TASK DESCRIPTION: Images do not belong in the copy; retype the rest of the entries below exactly.
[[ SOURCE MATERIAL, beginning ]]
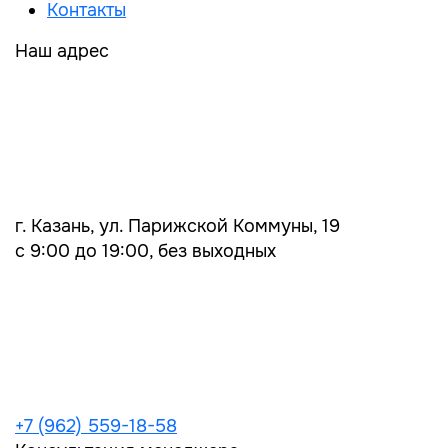
Контакты
Наш адрес
г. Казань, ул. Парижской Коммуны, 19
с 9:00 до 19:00, без выходных
+7 (962) 559-18-58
[[ SOURCE MATERIAL, end ]]
ANSWER SECTION:
Контакты
Наш адрес
г. Казань, ул. Парижской Коммуны, 19
с 9:00 до 19:00, без выходных
+7 (962) 559-18-58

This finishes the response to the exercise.